Americans paid quite a price for Biden’s trip to deliver misstatements, literally. A government document shows Biden’s stay at the five-star Hotel Intercontinental Paris Le Grand cost taxpayers $585,000.50. He stayed there one night.

At the Iowa State Society inauguration ball, Biden declared, “I’m proud to be president of the United States.” He corrected himself after the audience began to laugh, saying, “I’m proud to be vice president of the United States. And I’m prouder to be Barack Obama, President Barack Obama’s vice president,” he confusingly added.

Biden’s gaffes through the years include many memorable turns of phrase.
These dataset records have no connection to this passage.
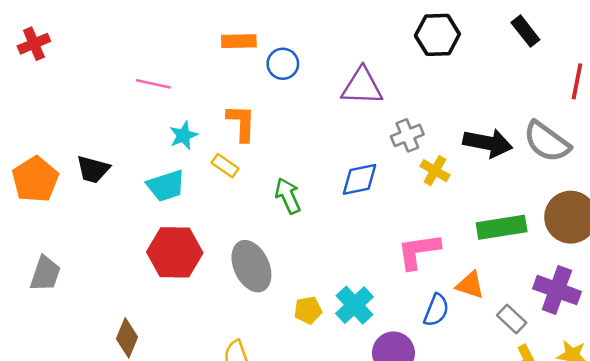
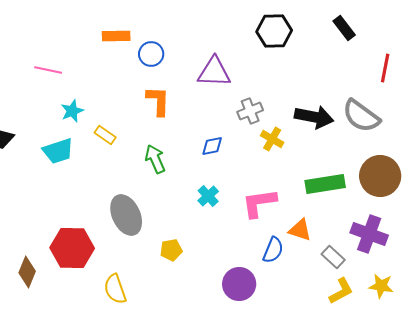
orange L-shape: (241, 123) -> (158, 101), moved
blue diamond: (360, 179) -> (212, 146), size x0.7
red hexagon: (175, 252) -> (72, 248), moved
cyan cross: (354, 305) -> (208, 196), moved, size x0.7

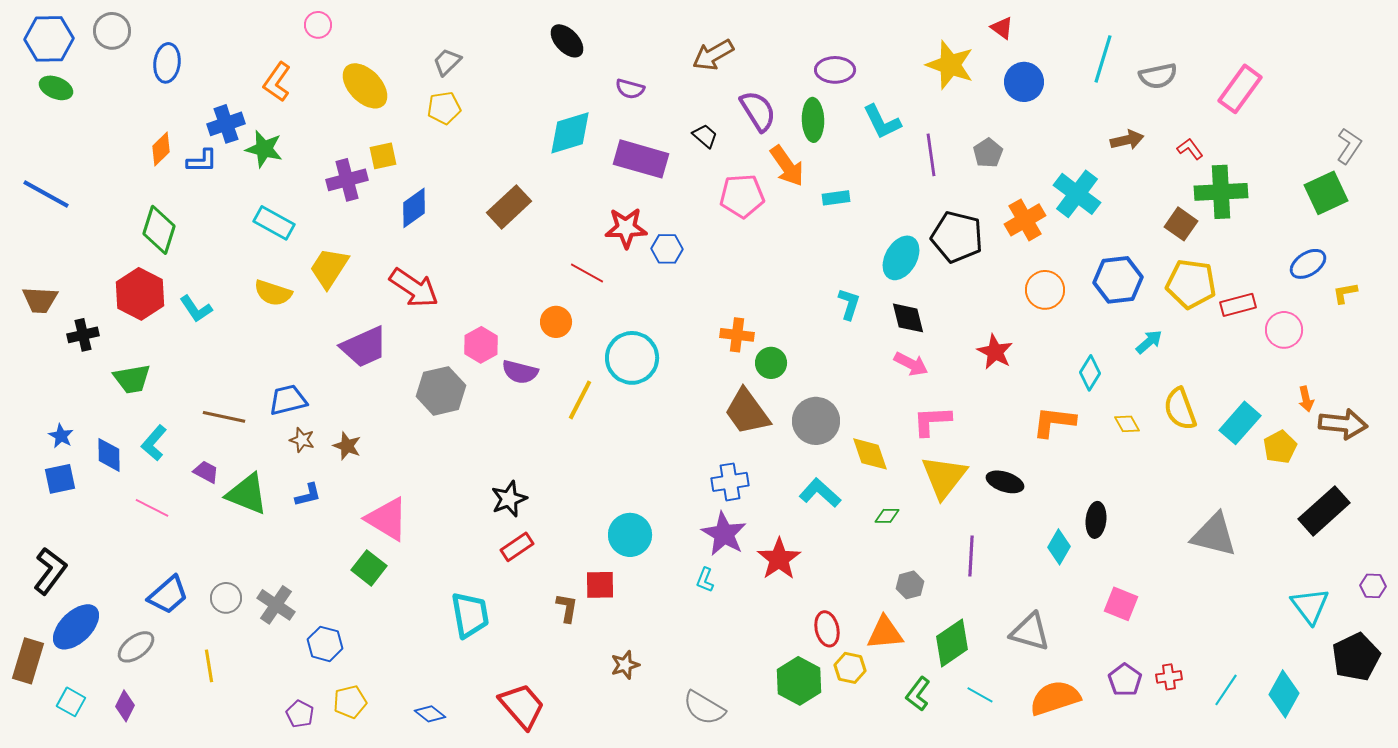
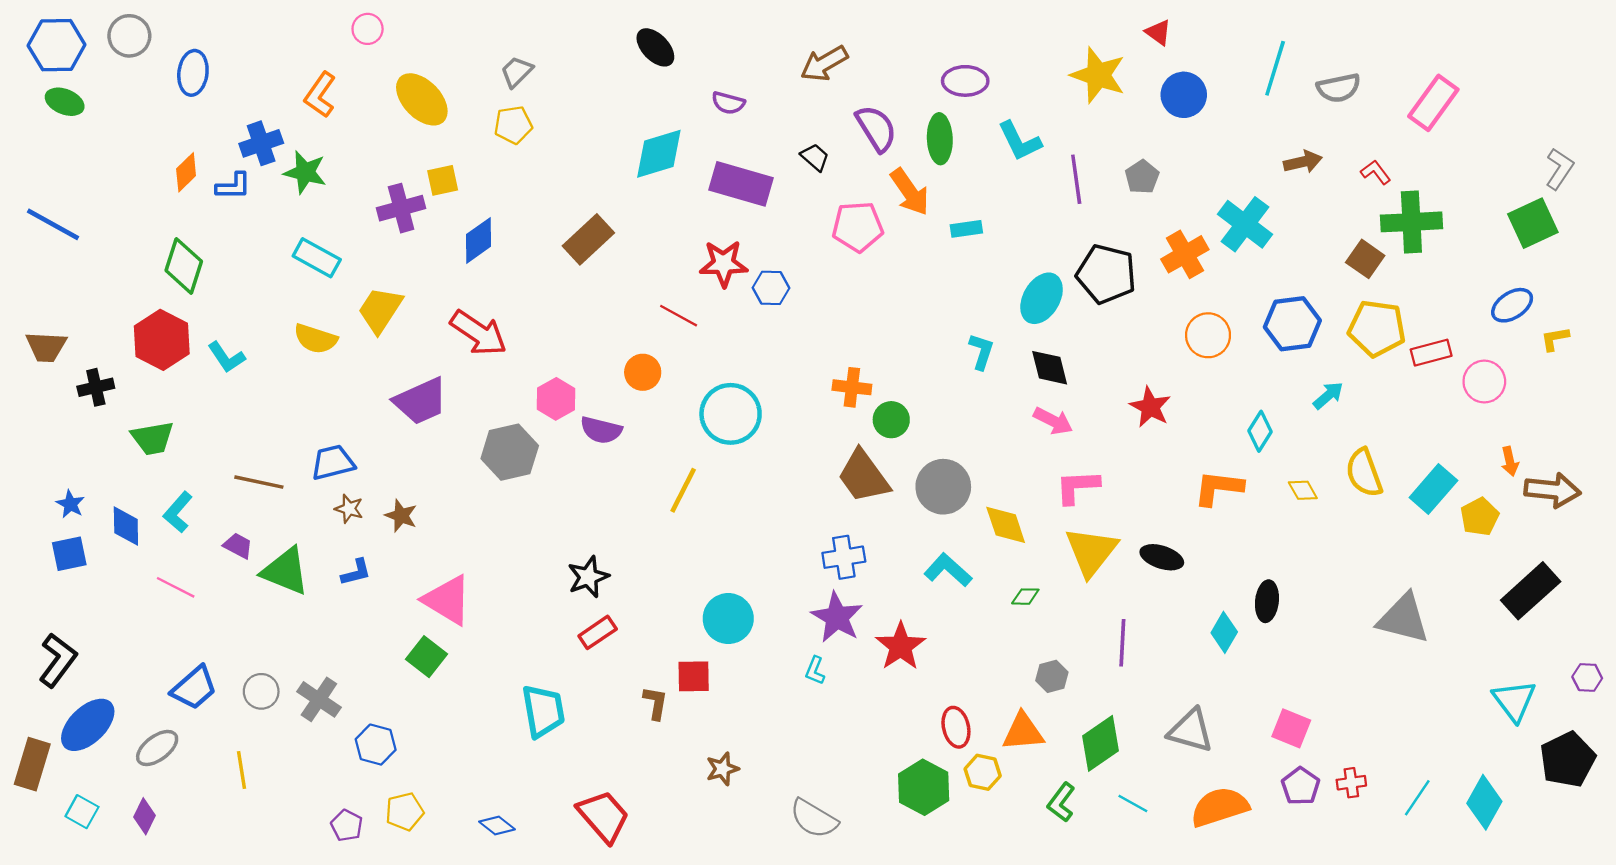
yellow line: (580, 400) -> (683, 490), moved
pink square: (1121, 604) -> (1291, 728), moved

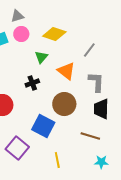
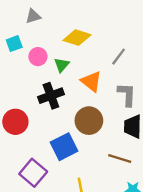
pink circle: (21, 34) -> (38, 57), moved
black cross: (32, 83) -> (51, 96), size x1.5
blue square: (43, 126) -> (64, 147), turned 35

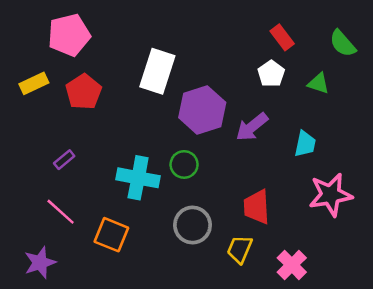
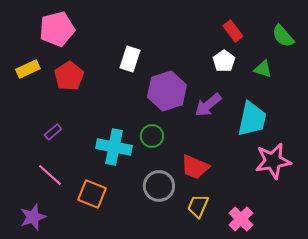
white rectangle: (157, 71) -> (130, 59), size x0.7
cyan trapezoid: (305, 144) -> (252, 119), size x1.6
red trapezoid: (257, 207) -> (195, 167), moved, turned -64

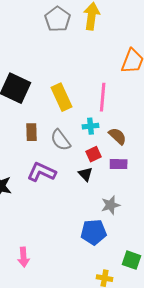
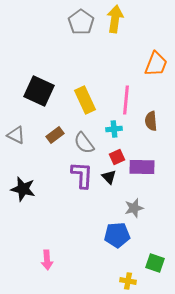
brown rectangle: (32, 132) -> (55, 135), turned 54
brown semicircle: (118, 136) -> (151, 121), moved, turned -138
purple rectangle: (119, 164) -> (142, 167), size x1.4
purple L-shape: (42, 172) -> (82, 175), moved, turned 68

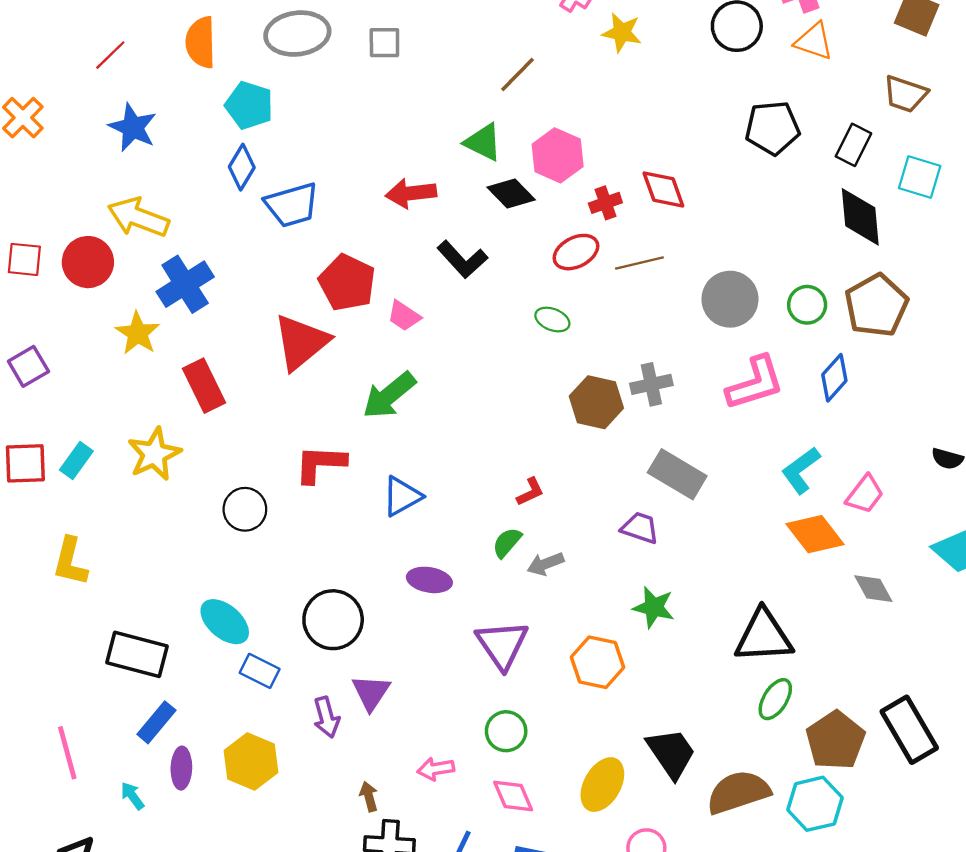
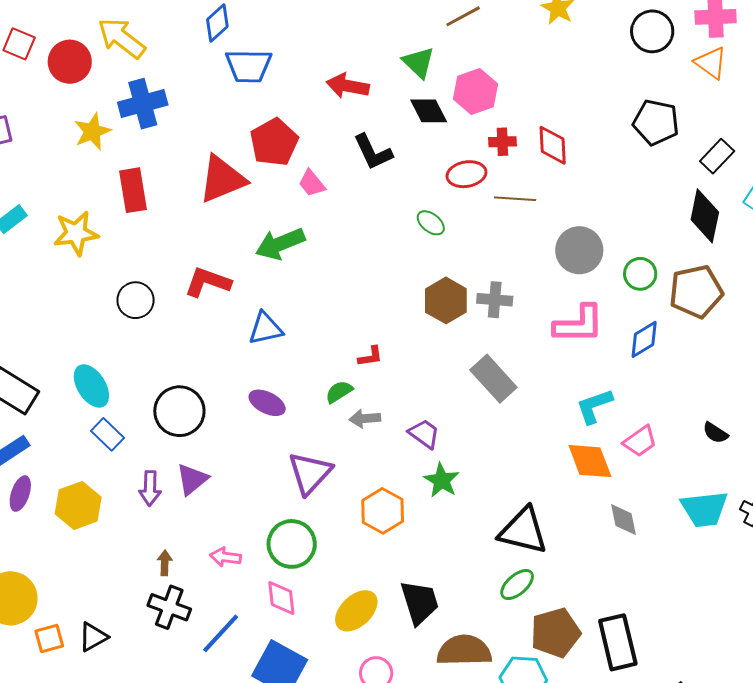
purple trapezoid: (640, 528) -> (424, 434), moved
green circle: (506, 731) -> (292, 544), size x1.4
  • Aug. 22, 2012: “Folks, I can tell you I’ve known eight presidents, three of them intimately.”
  • Aug. 14, 2012 (to a largely African-American audience): “Look at what [Republicans] value, and look at their budget. And look what they’re proposing. [Romney] said in the first 100 days, he’s going to let the big banks write their own rules – unchain Wall Street. They’re going to put y’all back in chains.”
  • May 16, 2012: “My mother believed and my father believed that if I wanted to be president of the United States, I could be vice president!”
  • April 26, 2012: “I promise you, the president has a big stick. I promise you.”
  • March 23, 2010 (to President Obama, during the health-care law signing ceremony): “This is a big f—ing deal!”
  • March 17, 2010: “His mom lived in Long Island for 10 years or so. God rest her soul. And – although, she’s – wait – your mom’s still – your mom’s still alive. Your dad passed. God bless [his] soul.”
  • Feb. 6, 2009: “If we do everything right, if we do it with absolute certainty, there’s still a 30 percent chance we’re going to get it wrong.”
  • Jan. 20, 2009 (referring to Justice John Paul Stevens): “Jill and I had the great honor of standing on that stage, looking across at one of the great justices, Justice Stewart.”
  • Oct. 15, 2008: “… a three-letter word: jobs. J-O-B-S, jobs.”
  • Sept. 22, 2008: “When the stock market crashed, Franklin D. Roosevelt got on the television and didn’t just talk about the, you know, the princes of greed. He said, ‘Look, here’s what happened.” (The market crashed in 1929, before FDR was president.)
  • Sept. 12, 2008 (to wheelchair-bound Missouri state Sen. Chuck Graham): “Stand up, Chuck, let ’em see ya.”
  • Sept. 10, 2008: “Hillary Clinton is as qualified or more qualified than I am to be vice president of the United States of America. Quite frankly, it might have been a better pick than me.”
  • Aug. 23, 2008: “A man I’m proud to call my friend. A man who will be the next president of the United States — Barack America!”
  • Jan. 31, 2007: “I mean, you got the first mainstream African-American who is articulate and bright and clean and a nice-looking guy. I mean, that’s a storybook, man.”
  • June 2006: “You cannot go to a 7-11 or a Dunkin’ Donuts unless you have a slight Indian accent. … I’m not joking.”

His behavior at times also has been notable.

He was accused of nuzzling the wife of Secretary of Defense Ashton Carter, and later, found it awkward when the daughter of a senator rejected his attempt to kiss her.